Degree centrality, in its various incarnations, is clearly a useful instrument for assessing online influence, one that needs to be properly understood and accurately measured if one’s digital message is to have a reasonable impact on social networks.
First, the nodes with the highest potential for broadly disseminating the message through their communities of followers are represented by Al Jazeera English (@AJEnglish (2.88M followers, in red), followed by Inside Story (@AJInsideStory, an Al Jazeera program with 11.3K followers, in orange) and to a lesser extent (yellow nodes) by Ty McCormick (@TyMcCormick, Africa Editor of @ForeignPolicy magazine; 3.8k followers) and @guardian (4.93M followers) (see Fig 1). This means that if these nodes decide to comment on AU tweets, the message may reach deep into the network via the second or the third layer of followers. For example, retweets from these nodes could create impressions for most of the users in the lower part of network (the highlighted area). This does not mean, of course, that the message would be positively received or even followed, but being “out there” in the thick of the conversation would be a significant achievement in its own right. The importance of these nodes is confirmed by the Eigenvector centrality score, which closely overlaps with that of in-degree centrality in this particular situation (see Fig 2).
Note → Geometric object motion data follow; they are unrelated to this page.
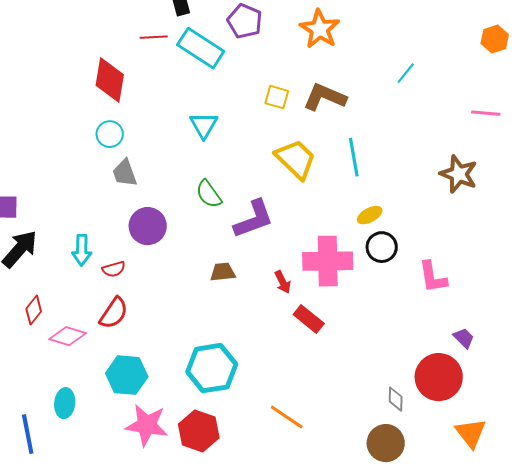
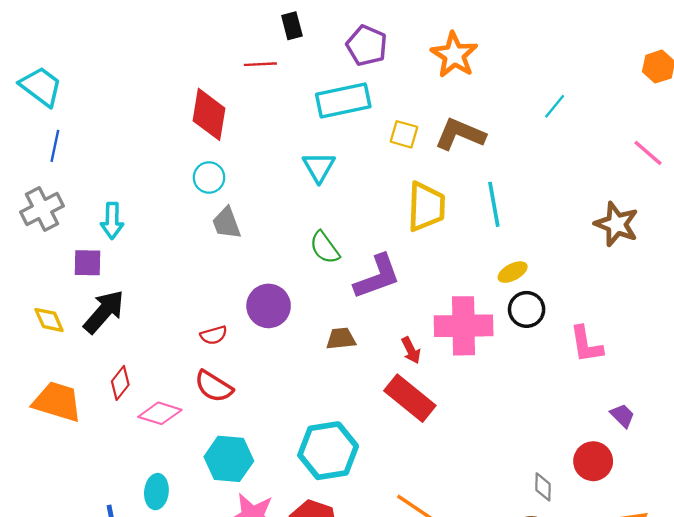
cyan rectangle: (201, 48) -> (343, 100), moved, turned -45
pink line: (486, 113) -> (648, 153), turned 36
yellow trapezoid: (296, 159) -> (426, 207), turned 48
purple circle: (148, 226) -> (269, 306), moved
cyan arrow: (82, 250) -> (112, 221), moved
red semicircle: (114, 313) -> (214, 386), turned 88
red rectangle: (309, 319) -> (410, 398), moved, size x1.4
red circle: (439, 377) -> (593, 461), size x0.7

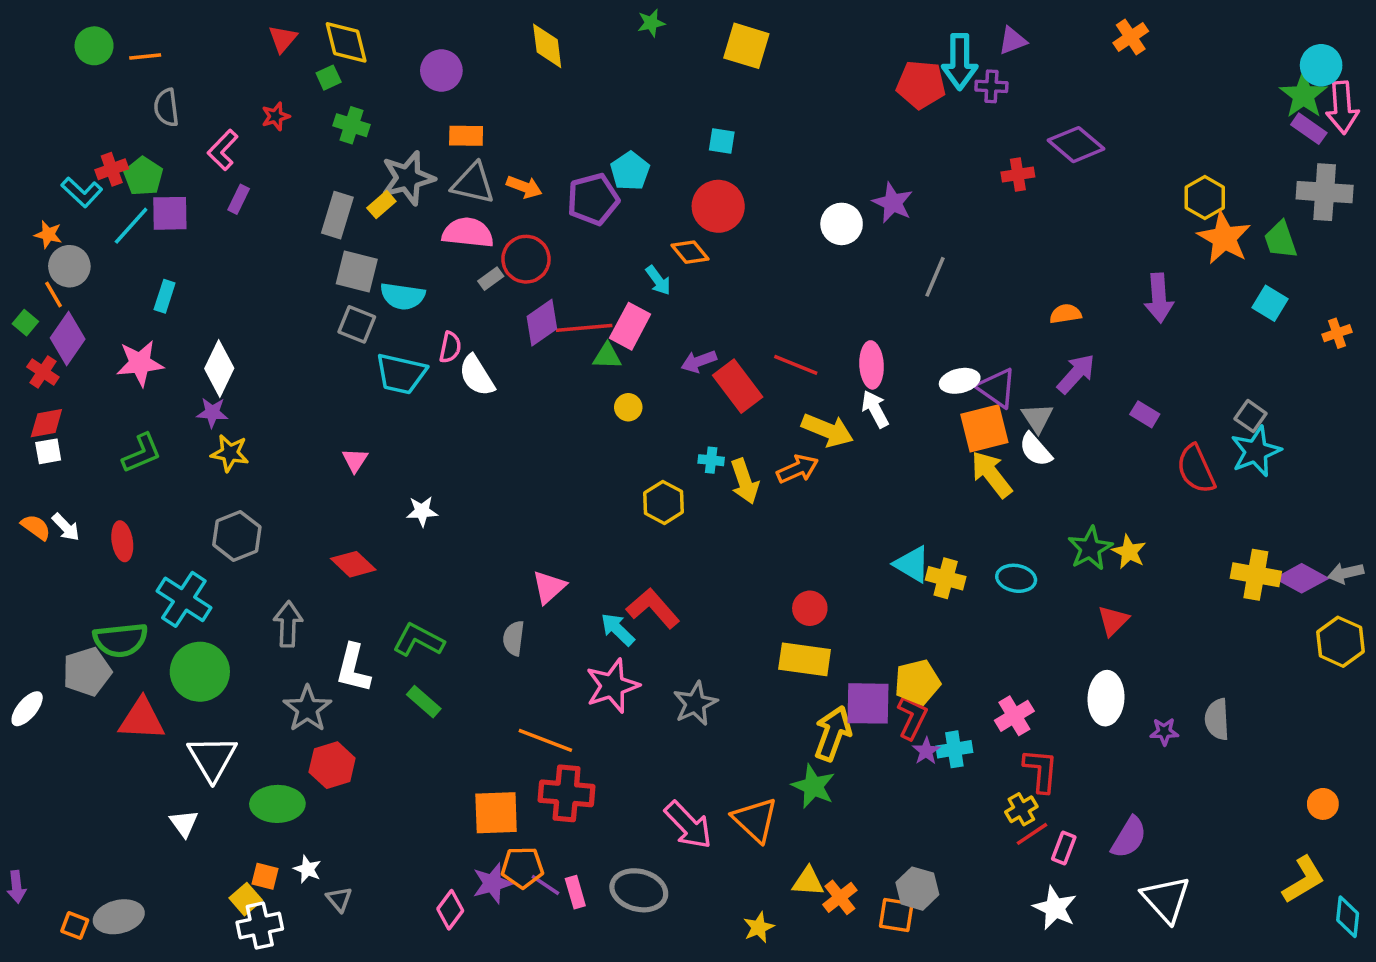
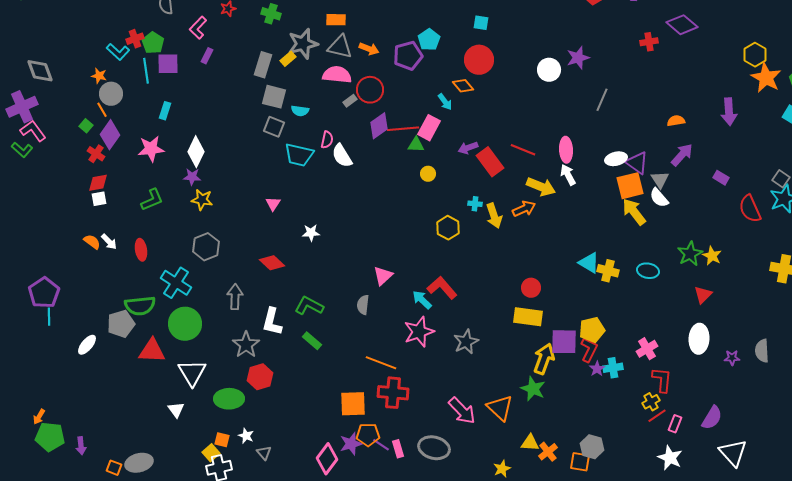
purple star: (893, 203) -> (578, 58), turned 30
cyan line: (131, 226) -> (146, 71), turned -50
cyan semicircle: (403, 296) -> (300, 111), size x0.7
pink diamond: (450, 910) -> (327, 459), size x1.4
Second, both Fig 1 and 2 reveal a disconnection between the upper and lower side of the network (marked by the red line of division), as if the two communities barely engage each other. This invites the question of how to locate the most suitable node(s) to serve as a bridge between the two sub-networks.
The out-degree indicator (Fig. 3) is only marginally useful for this purpose. The red color nodes (@carefor_burundi, @isaqasi, @OnevoiceEA) represent activist groups concerned about the political situation in Burundi. They do bridge the two parts of the network, especially @OnevoiceEA (3,67K followers), by regularly posting tweets on the topic. However, their tweets are not much followed by the other users.
The betweenness centrality offers a more promising bridging solution (Fig 4). It identifies @PDWilliamsGWU (Associate Professor of International Affairs at Elliott School of International Affairs, 2.1K followers) as the central node that can block or enable the flow of information between the two parts of the network (see highlighted area of potential influence). He is well connected with followers of the main influencers, but not directly with them, hence his strategic position as a potential network resister/enabler.
To conclude, both influencers and resisters need to be cultivated in order for digital public diplomacy to maximize its impact. For AU digital diplomats, for instance, the ideal networking combination should include a close digital connection with @AJEnglish @AJInsideStory, @TyMcCormick, @ForeignPolicy @guardian (ID), possibly with @OnevoiceEA , but critically with @PDWilliamsGWU. It should be also noted this is a dynamic, not a static, process, and hence the analysis has to be reiterated and updated regularly in line with the pace of the online conversation.